RIF-resistant strains, and MDR strains in particular, are reportedly less transmissible than susceptible strains in studies done in both low- and high-incidence settings (71–74). In our population, RIF-resistant strains were less likely than susceptible strains to be assigned to a genomic cluster, using a five-SNP threshold. While notable, this finding is limited by the relatively small number of RIF-resistant cases in New York State. Three strains with RIF resistance each matched one previous strain in our database, with zero, three, and three SNPs (clusters 1, 2, and 3). All of these strains had compensatory mutations in rpoB or rpoC, but a direct link between compensatory mutation and increased transmissibility has been rejected in previous studies with larger sample sizes (55, 65, 74). Investigations into clusters 1 and 2 revealed epidemiological links between the patients, further supporting recent transmission. No direct links between the patients in cluster 3 were established, but both of these patients were linked to an MDR outbreak in New York City. The strain implicated in this outbreak, referred to as strain W, was documented to exhibit high rates of transmission during the 1990s (75). These patients may have been independently infected with this strain during this time of high transmission and subsequently became sick after a period of latency.
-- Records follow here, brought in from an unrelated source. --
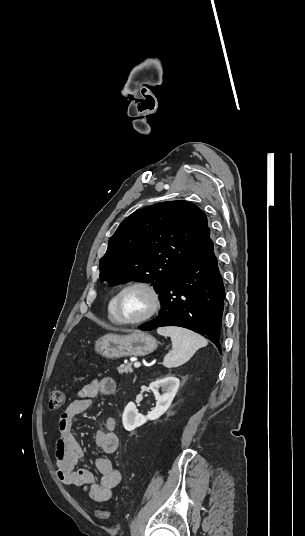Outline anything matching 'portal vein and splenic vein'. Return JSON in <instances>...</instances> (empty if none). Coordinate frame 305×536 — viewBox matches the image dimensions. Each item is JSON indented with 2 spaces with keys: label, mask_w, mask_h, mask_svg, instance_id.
I'll return each mask as SVG.
<instances>
[{
  "label": "portal vein and splenic vein",
  "mask_w": 305,
  "mask_h": 536,
  "mask_svg": "<svg viewBox=\"0 0 305 536\" xmlns=\"http://www.w3.org/2000/svg\"><path fill=\"white\" fill-rule=\"evenodd\" d=\"M140 366H141L140 362H135L134 368H140Z\"/></svg>",
  "instance_id": "1"
}]
</instances>
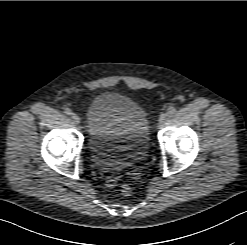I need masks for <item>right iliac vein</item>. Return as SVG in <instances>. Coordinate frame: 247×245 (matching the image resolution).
<instances>
[{
    "instance_id": "right-iliac-vein-1",
    "label": "right iliac vein",
    "mask_w": 247,
    "mask_h": 245,
    "mask_svg": "<svg viewBox=\"0 0 247 245\" xmlns=\"http://www.w3.org/2000/svg\"><path fill=\"white\" fill-rule=\"evenodd\" d=\"M71 118H72V120H73V122L75 124H79L80 123V118H79V116L76 113H72L71 114Z\"/></svg>"
}]
</instances>
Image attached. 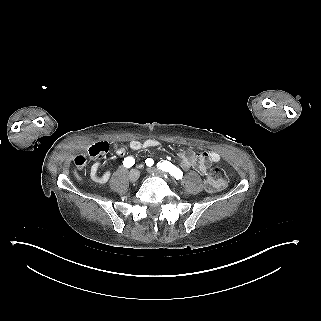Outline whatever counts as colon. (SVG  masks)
I'll return each instance as SVG.
<instances>
[{
	"instance_id": "colon-1",
	"label": "colon",
	"mask_w": 321,
	"mask_h": 321,
	"mask_svg": "<svg viewBox=\"0 0 321 321\" xmlns=\"http://www.w3.org/2000/svg\"><path fill=\"white\" fill-rule=\"evenodd\" d=\"M83 163H84L83 159L80 158L76 164L79 167H81L83 166ZM226 183H227L226 172L222 167L216 166L210 171V173L206 177L205 187L208 191L212 192V191L222 189L223 187H225Z\"/></svg>"
}]
</instances>
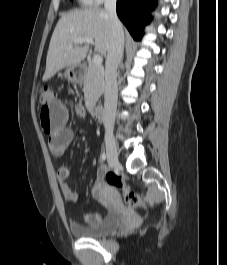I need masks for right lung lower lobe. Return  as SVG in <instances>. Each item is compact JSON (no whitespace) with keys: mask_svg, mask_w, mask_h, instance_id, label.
Returning <instances> with one entry per match:
<instances>
[{"mask_svg":"<svg viewBox=\"0 0 227 265\" xmlns=\"http://www.w3.org/2000/svg\"><path fill=\"white\" fill-rule=\"evenodd\" d=\"M154 5L155 0H117V15L135 39H141Z\"/></svg>","mask_w":227,"mask_h":265,"instance_id":"1","label":"right lung lower lobe"}]
</instances>
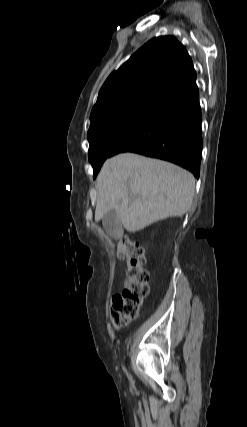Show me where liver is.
Listing matches in <instances>:
<instances>
[{
  "instance_id": "obj_1",
  "label": "liver",
  "mask_w": 247,
  "mask_h": 427,
  "mask_svg": "<svg viewBox=\"0 0 247 427\" xmlns=\"http://www.w3.org/2000/svg\"><path fill=\"white\" fill-rule=\"evenodd\" d=\"M96 181L95 220L114 209L128 232L183 216L192 205L195 191V178L187 170L134 153L106 160Z\"/></svg>"
}]
</instances>
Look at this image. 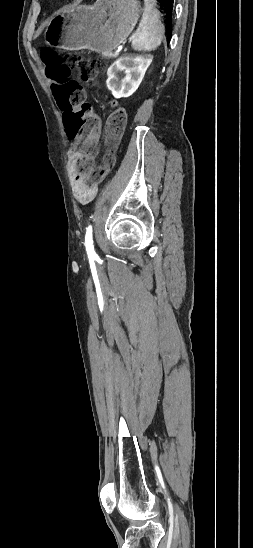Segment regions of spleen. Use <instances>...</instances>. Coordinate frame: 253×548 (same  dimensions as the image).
Wrapping results in <instances>:
<instances>
[{
    "instance_id": "1",
    "label": "spleen",
    "mask_w": 253,
    "mask_h": 548,
    "mask_svg": "<svg viewBox=\"0 0 253 548\" xmlns=\"http://www.w3.org/2000/svg\"><path fill=\"white\" fill-rule=\"evenodd\" d=\"M154 0H144L145 8L140 22L141 31L132 41L137 51H152L157 49L164 35V26L159 19V11L154 7Z\"/></svg>"
}]
</instances>
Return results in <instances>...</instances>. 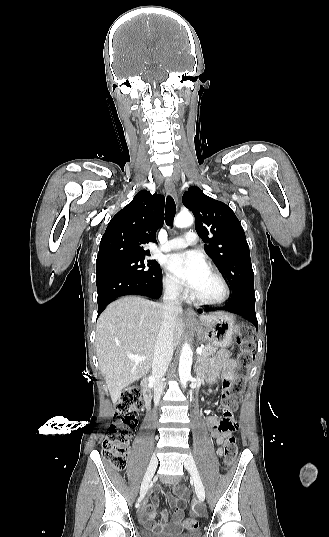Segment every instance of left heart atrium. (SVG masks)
<instances>
[{
	"mask_svg": "<svg viewBox=\"0 0 329 537\" xmlns=\"http://www.w3.org/2000/svg\"><path fill=\"white\" fill-rule=\"evenodd\" d=\"M165 266L188 290L194 292L207 271V265L198 251H186L166 257Z\"/></svg>",
	"mask_w": 329,
	"mask_h": 537,
	"instance_id": "obj_1",
	"label": "left heart atrium"
}]
</instances>
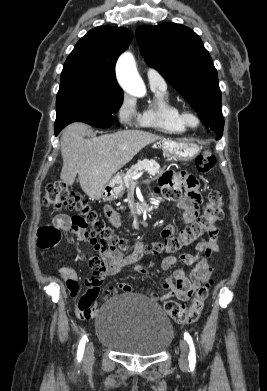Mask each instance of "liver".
Returning a JSON list of instances; mask_svg holds the SVG:
<instances>
[{
    "label": "liver",
    "instance_id": "liver-1",
    "mask_svg": "<svg viewBox=\"0 0 267 391\" xmlns=\"http://www.w3.org/2000/svg\"><path fill=\"white\" fill-rule=\"evenodd\" d=\"M87 131L88 126L83 123H72L62 131L60 178L70 186L78 174L82 190L92 199H100L103 186L138 152L161 139L142 130H123L85 139Z\"/></svg>",
    "mask_w": 267,
    "mask_h": 391
}]
</instances>
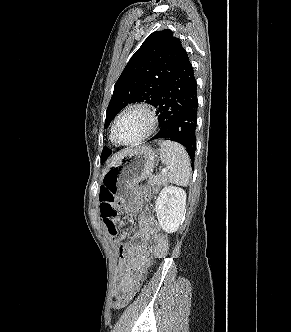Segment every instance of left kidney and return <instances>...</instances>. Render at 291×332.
<instances>
[{"label":"left kidney","mask_w":291,"mask_h":332,"mask_svg":"<svg viewBox=\"0 0 291 332\" xmlns=\"http://www.w3.org/2000/svg\"><path fill=\"white\" fill-rule=\"evenodd\" d=\"M186 193L176 186H165L156 200V214L161 228L174 233L185 213Z\"/></svg>","instance_id":"5707ae66"}]
</instances>
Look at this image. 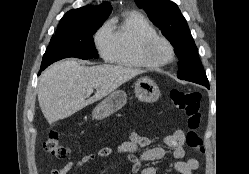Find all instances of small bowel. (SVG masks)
Instances as JSON below:
<instances>
[{
	"label": "small bowel",
	"instance_id": "1",
	"mask_svg": "<svg viewBox=\"0 0 249 174\" xmlns=\"http://www.w3.org/2000/svg\"><path fill=\"white\" fill-rule=\"evenodd\" d=\"M163 144L172 150V157L175 159L174 169L179 174H192L199 168V162L195 158H189L182 160L185 155L184 142L185 134L181 129L174 130L171 134H168L162 139ZM151 144V139L147 136H142L136 131H131L128 141L121 143L116 149L111 147H104L100 149L97 154L90 153L79 160L69 161L63 167L59 169H52L50 174H70L71 172H77L82 167L98 157H108L113 154L127 155L128 160L131 163V169L136 174H157V170L154 167L147 166L141 167L143 162L155 161L163 159L166 155L164 147H153L145 150L141 155L136 156L135 153L140 148L148 147Z\"/></svg>",
	"mask_w": 249,
	"mask_h": 174
}]
</instances>
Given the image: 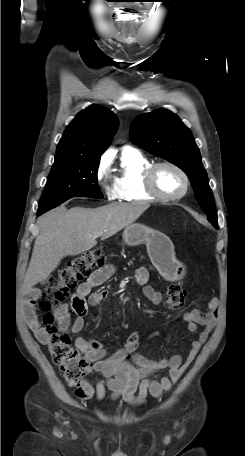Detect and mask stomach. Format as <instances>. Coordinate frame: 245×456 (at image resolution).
<instances>
[{
	"mask_svg": "<svg viewBox=\"0 0 245 456\" xmlns=\"http://www.w3.org/2000/svg\"><path fill=\"white\" fill-rule=\"evenodd\" d=\"M118 240L128 246L146 244L151 262L165 279L177 280L184 274L183 265L176 259L171 241L163 233L134 223L124 230Z\"/></svg>",
	"mask_w": 245,
	"mask_h": 456,
	"instance_id": "stomach-1",
	"label": "stomach"
}]
</instances>
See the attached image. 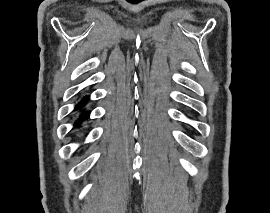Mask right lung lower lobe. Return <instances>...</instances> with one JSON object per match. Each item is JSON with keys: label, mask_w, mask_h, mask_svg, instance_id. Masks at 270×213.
<instances>
[{"label": "right lung lower lobe", "mask_w": 270, "mask_h": 213, "mask_svg": "<svg viewBox=\"0 0 270 213\" xmlns=\"http://www.w3.org/2000/svg\"><path fill=\"white\" fill-rule=\"evenodd\" d=\"M85 103H86V99H83V100L77 105L76 109L81 108L82 106H84ZM88 115H89L88 113H82L81 118H80L79 121H81V120L87 118ZM76 124H78V122H77Z\"/></svg>", "instance_id": "98d812e1"}]
</instances>
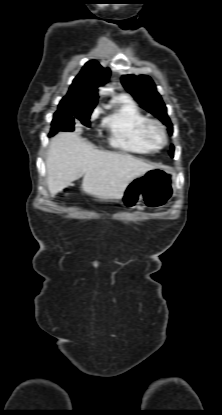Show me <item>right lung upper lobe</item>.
<instances>
[{"mask_svg":"<svg viewBox=\"0 0 222 415\" xmlns=\"http://www.w3.org/2000/svg\"><path fill=\"white\" fill-rule=\"evenodd\" d=\"M110 69L103 68L97 61L87 62L75 77L69 91L59 103V109L72 106H93L98 100V86L108 81Z\"/></svg>","mask_w":222,"mask_h":415,"instance_id":"right-lung-upper-lobe-1","label":"right lung upper lobe"}]
</instances>
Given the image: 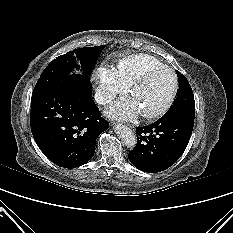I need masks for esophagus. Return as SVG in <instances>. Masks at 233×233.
<instances>
[{
	"label": "esophagus",
	"mask_w": 233,
	"mask_h": 233,
	"mask_svg": "<svg viewBox=\"0 0 233 233\" xmlns=\"http://www.w3.org/2000/svg\"><path fill=\"white\" fill-rule=\"evenodd\" d=\"M129 128L133 130V129H134V126H132V125H129Z\"/></svg>",
	"instance_id": "obj_1"
}]
</instances>
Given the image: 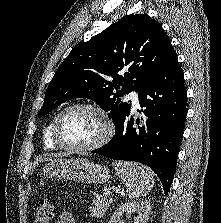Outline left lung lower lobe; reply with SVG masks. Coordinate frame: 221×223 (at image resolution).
Returning a JSON list of instances; mask_svg holds the SVG:
<instances>
[{"label": "left lung lower lobe", "mask_w": 221, "mask_h": 223, "mask_svg": "<svg viewBox=\"0 0 221 223\" xmlns=\"http://www.w3.org/2000/svg\"><path fill=\"white\" fill-rule=\"evenodd\" d=\"M138 98L144 108L141 126H134L129 111L110 142L92 152L149 166L160 178L167 195L188 112L184 76L171 44L161 67L140 89ZM136 123L139 124V118Z\"/></svg>", "instance_id": "left-lung-lower-lobe-1"}]
</instances>
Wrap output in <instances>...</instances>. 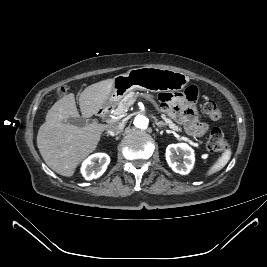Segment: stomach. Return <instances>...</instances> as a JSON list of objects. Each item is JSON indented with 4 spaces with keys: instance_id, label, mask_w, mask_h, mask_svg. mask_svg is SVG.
Wrapping results in <instances>:
<instances>
[{
    "instance_id": "stomach-1",
    "label": "stomach",
    "mask_w": 267,
    "mask_h": 267,
    "mask_svg": "<svg viewBox=\"0 0 267 267\" xmlns=\"http://www.w3.org/2000/svg\"><path fill=\"white\" fill-rule=\"evenodd\" d=\"M188 82L189 77L182 72L156 67L133 68L114 78L113 88L107 103H116L133 90L179 91Z\"/></svg>"
}]
</instances>
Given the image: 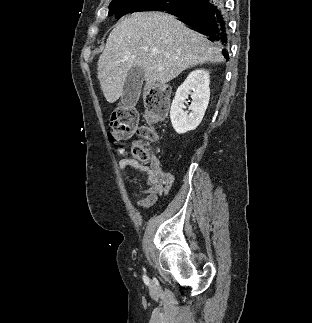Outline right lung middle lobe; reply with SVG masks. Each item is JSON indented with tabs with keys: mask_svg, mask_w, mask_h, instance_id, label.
<instances>
[{
	"mask_svg": "<svg viewBox=\"0 0 312 323\" xmlns=\"http://www.w3.org/2000/svg\"><path fill=\"white\" fill-rule=\"evenodd\" d=\"M186 2L188 0H113L108 14L119 19L128 13L166 10L182 6Z\"/></svg>",
	"mask_w": 312,
	"mask_h": 323,
	"instance_id": "dd1d6c3e",
	"label": "right lung middle lobe"
}]
</instances>
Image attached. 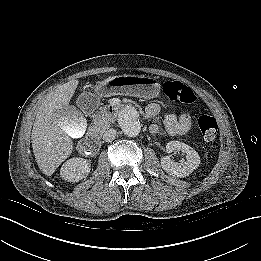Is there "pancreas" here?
I'll use <instances>...</instances> for the list:
<instances>
[{
  "instance_id": "pancreas-1",
  "label": "pancreas",
  "mask_w": 261,
  "mask_h": 261,
  "mask_svg": "<svg viewBox=\"0 0 261 261\" xmlns=\"http://www.w3.org/2000/svg\"><path fill=\"white\" fill-rule=\"evenodd\" d=\"M109 126L110 121L106 116H98L93 123V128L99 133H103Z\"/></svg>"
}]
</instances>
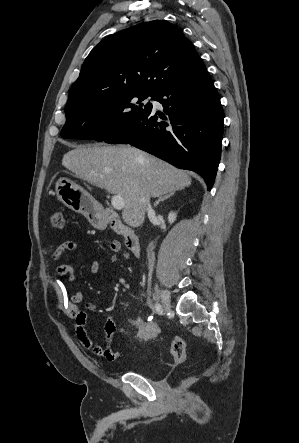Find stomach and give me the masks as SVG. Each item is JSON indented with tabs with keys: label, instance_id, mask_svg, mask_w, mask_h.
I'll return each mask as SVG.
<instances>
[{
	"label": "stomach",
	"instance_id": "stomach-1",
	"mask_svg": "<svg viewBox=\"0 0 299 443\" xmlns=\"http://www.w3.org/2000/svg\"><path fill=\"white\" fill-rule=\"evenodd\" d=\"M57 198L68 208L83 214L96 228H105L107 220L98 209L95 199L82 187L68 178H60L55 184Z\"/></svg>",
	"mask_w": 299,
	"mask_h": 443
}]
</instances>
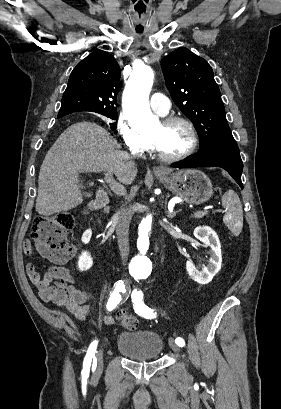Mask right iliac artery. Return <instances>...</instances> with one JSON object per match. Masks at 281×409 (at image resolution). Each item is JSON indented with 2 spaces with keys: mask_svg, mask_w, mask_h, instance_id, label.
Returning <instances> with one entry per match:
<instances>
[{
  "mask_svg": "<svg viewBox=\"0 0 281 409\" xmlns=\"http://www.w3.org/2000/svg\"><path fill=\"white\" fill-rule=\"evenodd\" d=\"M130 294V289L125 285L123 280H119L114 284V289L110 293V297L107 302V310H113L119 303L125 302ZM97 347V341L91 343L87 355L84 359L82 377L87 378L89 375V370L91 366L92 358L94 359V354ZM93 368H96V361L93 362Z\"/></svg>",
  "mask_w": 281,
  "mask_h": 409,
  "instance_id": "right-iliac-artery-1",
  "label": "right iliac artery"
}]
</instances>
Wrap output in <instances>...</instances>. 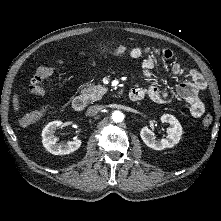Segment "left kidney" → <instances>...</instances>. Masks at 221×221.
I'll return each mask as SVG.
<instances>
[{
	"mask_svg": "<svg viewBox=\"0 0 221 221\" xmlns=\"http://www.w3.org/2000/svg\"><path fill=\"white\" fill-rule=\"evenodd\" d=\"M160 119L161 122L170 124L167 128V137L165 139H156L153 131H151L147 126L143 127L140 131V136L143 142L154 150H163L164 148L173 147L180 141L182 135V126L173 115L164 114Z\"/></svg>",
	"mask_w": 221,
	"mask_h": 221,
	"instance_id": "5707ae66",
	"label": "left kidney"
}]
</instances>
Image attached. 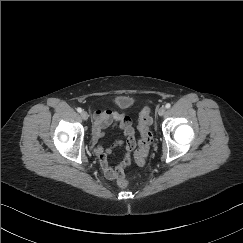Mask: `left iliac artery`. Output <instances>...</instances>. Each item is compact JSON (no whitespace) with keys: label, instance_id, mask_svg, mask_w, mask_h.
Wrapping results in <instances>:
<instances>
[{"label":"left iliac artery","instance_id":"left-iliac-artery-1","mask_svg":"<svg viewBox=\"0 0 243 243\" xmlns=\"http://www.w3.org/2000/svg\"><path fill=\"white\" fill-rule=\"evenodd\" d=\"M165 107H166L167 109H169V108L171 107V104H170V103H167V104L165 105Z\"/></svg>","mask_w":243,"mask_h":243}]
</instances>
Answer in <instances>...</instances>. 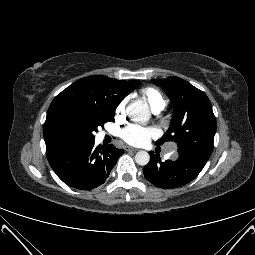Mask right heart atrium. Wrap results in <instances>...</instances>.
I'll return each mask as SVG.
<instances>
[{"mask_svg":"<svg viewBox=\"0 0 255 255\" xmlns=\"http://www.w3.org/2000/svg\"><path fill=\"white\" fill-rule=\"evenodd\" d=\"M124 108H125V101H122L118 104L116 108V113L121 114L124 111Z\"/></svg>","mask_w":255,"mask_h":255,"instance_id":"obj_1","label":"right heart atrium"}]
</instances>
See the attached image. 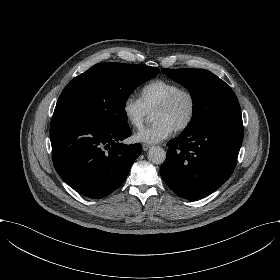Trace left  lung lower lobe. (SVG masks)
<instances>
[{
    "mask_svg": "<svg viewBox=\"0 0 280 280\" xmlns=\"http://www.w3.org/2000/svg\"><path fill=\"white\" fill-rule=\"evenodd\" d=\"M244 135L241 112L217 117L168 142L160 173L178 196L197 200L231 176Z\"/></svg>",
    "mask_w": 280,
    "mask_h": 280,
    "instance_id": "0a47b994",
    "label": "left lung lower lobe"
}]
</instances>
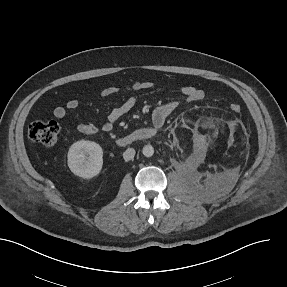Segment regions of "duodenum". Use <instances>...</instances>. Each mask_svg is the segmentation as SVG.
Listing matches in <instances>:
<instances>
[{"mask_svg": "<svg viewBox=\"0 0 287 287\" xmlns=\"http://www.w3.org/2000/svg\"><path fill=\"white\" fill-rule=\"evenodd\" d=\"M156 128L142 127L138 128L129 135L120 137L116 140V144L120 147H125L135 141L148 140L156 135Z\"/></svg>", "mask_w": 287, "mask_h": 287, "instance_id": "obj_1", "label": "duodenum"}]
</instances>
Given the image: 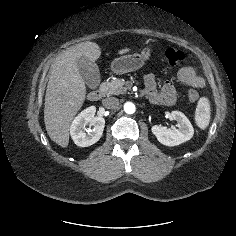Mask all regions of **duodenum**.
<instances>
[{
    "instance_id": "1",
    "label": "duodenum",
    "mask_w": 236,
    "mask_h": 236,
    "mask_svg": "<svg viewBox=\"0 0 236 236\" xmlns=\"http://www.w3.org/2000/svg\"><path fill=\"white\" fill-rule=\"evenodd\" d=\"M105 89L103 86H100L92 91L89 92L88 94V99L91 102H96L99 101L102 96L104 95Z\"/></svg>"
}]
</instances>
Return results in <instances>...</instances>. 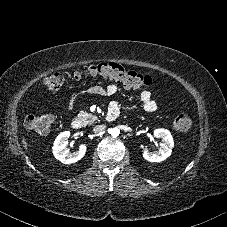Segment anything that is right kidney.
I'll return each mask as SVG.
<instances>
[{"mask_svg":"<svg viewBox=\"0 0 227 227\" xmlns=\"http://www.w3.org/2000/svg\"><path fill=\"white\" fill-rule=\"evenodd\" d=\"M69 137V131L62 132L55 139L52 148L55 158L64 164H72L79 161L83 158L87 149L85 144H81L76 152L70 153L69 150L66 148Z\"/></svg>","mask_w":227,"mask_h":227,"instance_id":"1","label":"right kidney"}]
</instances>
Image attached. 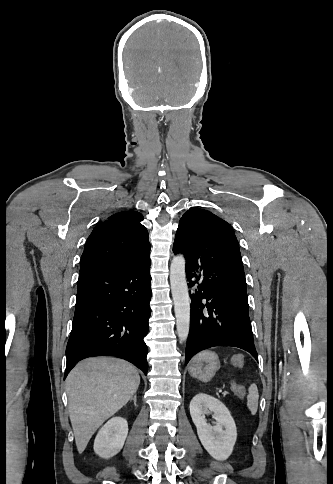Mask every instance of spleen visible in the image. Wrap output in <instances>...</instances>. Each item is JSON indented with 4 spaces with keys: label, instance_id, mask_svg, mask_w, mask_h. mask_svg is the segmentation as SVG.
I'll return each instance as SVG.
<instances>
[{
    "label": "spleen",
    "instance_id": "3e777b00",
    "mask_svg": "<svg viewBox=\"0 0 333 484\" xmlns=\"http://www.w3.org/2000/svg\"><path fill=\"white\" fill-rule=\"evenodd\" d=\"M232 389L236 390V385H232ZM258 389L255 384H251L248 389V396H247V407L251 411V414L254 415L258 409Z\"/></svg>",
    "mask_w": 333,
    "mask_h": 484
}]
</instances>
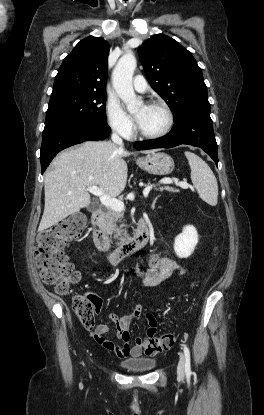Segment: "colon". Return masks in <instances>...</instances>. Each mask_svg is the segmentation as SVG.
Masks as SVG:
<instances>
[{
	"instance_id": "obj_1",
	"label": "colon",
	"mask_w": 264,
	"mask_h": 415,
	"mask_svg": "<svg viewBox=\"0 0 264 415\" xmlns=\"http://www.w3.org/2000/svg\"><path fill=\"white\" fill-rule=\"evenodd\" d=\"M85 222V217L77 213L37 235L36 265L43 282L54 285L58 294H66L80 278V272L69 262L63 249L68 242L81 236ZM72 305L82 325L91 328L99 311L98 299L90 293H79L73 297ZM142 341L147 355H159L173 345L174 338L148 334Z\"/></svg>"
}]
</instances>
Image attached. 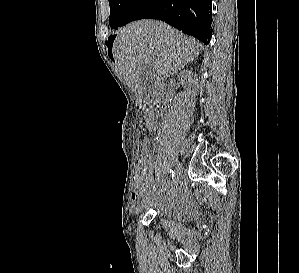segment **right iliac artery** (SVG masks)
I'll return each mask as SVG.
<instances>
[{"instance_id": "right-iliac-artery-1", "label": "right iliac artery", "mask_w": 299, "mask_h": 273, "mask_svg": "<svg viewBox=\"0 0 299 273\" xmlns=\"http://www.w3.org/2000/svg\"><path fill=\"white\" fill-rule=\"evenodd\" d=\"M173 176H174V170L170 169L168 179L171 180V178H173Z\"/></svg>"}]
</instances>
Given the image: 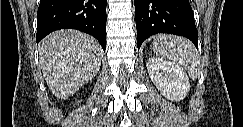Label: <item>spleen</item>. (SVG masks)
Here are the masks:
<instances>
[{"mask_svg":"<svg viewBox=\"0 0 243 127\" xmlns=\"http://www.w3.org/2000/svg\"><path fill=\"white\" fill-rule=\"evenodd\" d=\"M153 45L157 56L181 64L193 80L197 78L198 54L189 40L176 36L161 35L155 39Z\"/></svg>","mask_w":243,"mask_h":127,"instance_id":"obj_1","label":"spleen"}]
</instances>
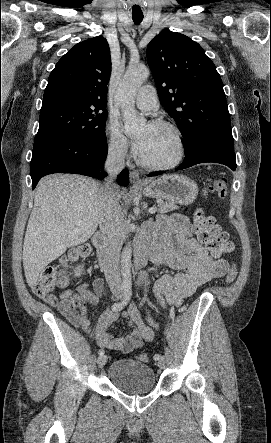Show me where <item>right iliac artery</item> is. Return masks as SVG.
Instances as JSON below:
<instances>
[{"label":"right iliac artery","instance_id":"1","mask_svg":"<svg viewBox=\"0 0 271 443\" xmlns=\"http://www.w3.org/2000/svg\"><path fill=\"white\" fill-rule=\"evenodd\" d=\"M131 296H132L131 286H125L124 287V297H123V299L120 302L114 303L112 305V310L115 311V312L122 310L129 303V301L131 299ZM98 354L100 356L104 355V350L100 349L98 351Z\"/></svg>","mask_w":271,"mask_h":443}]
</instances>
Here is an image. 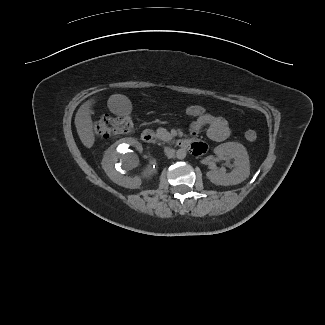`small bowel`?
Instances as JSON below:
<instances>
[{
  "label": "small bowel",
  "mask_w": 325,
  "mask_h": 325,
  "mask_svg": "<svg viewBox=\"0 0 325 325\" xmlns=\"http://www.w3.org/2000/svg\"><path fill=\"white\" fill-rule=\"evenodd\" d=\"M206 130L207 136L215 141H223L230 135V128L224 117L210 115L207 118H194L190 125V133L197 136L201 131ZM193 155H201L206 152L207 145L204 142H193L190 146Z\"/></svg>",
  "instance_id": "obj_1"
}]
</instances>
In conclusion, routine whole-genome sequencing in a clinical setting is a powerful tool for understanding the prevalence and types of RIF resistance in a population while offering insights into strain background, compensation, and strain relatedness. Diagnosing all types of RIF resistance can be challenging, particularly when genotypic and phenotypic results are discordant. MIC testing is a useful tool for determining the significance of rare or novel rpoB mutations, supplementing routine phenotypic testing. Low-level RIF resistance, which causes diagnostic and treatment challenges, is significant in our population and may be underreported, particularly in strains with no other drug resistance. The present study begins to fill in the gaps of our knowledge regarding the prevalence and spread of RIF-resistant TB in New York.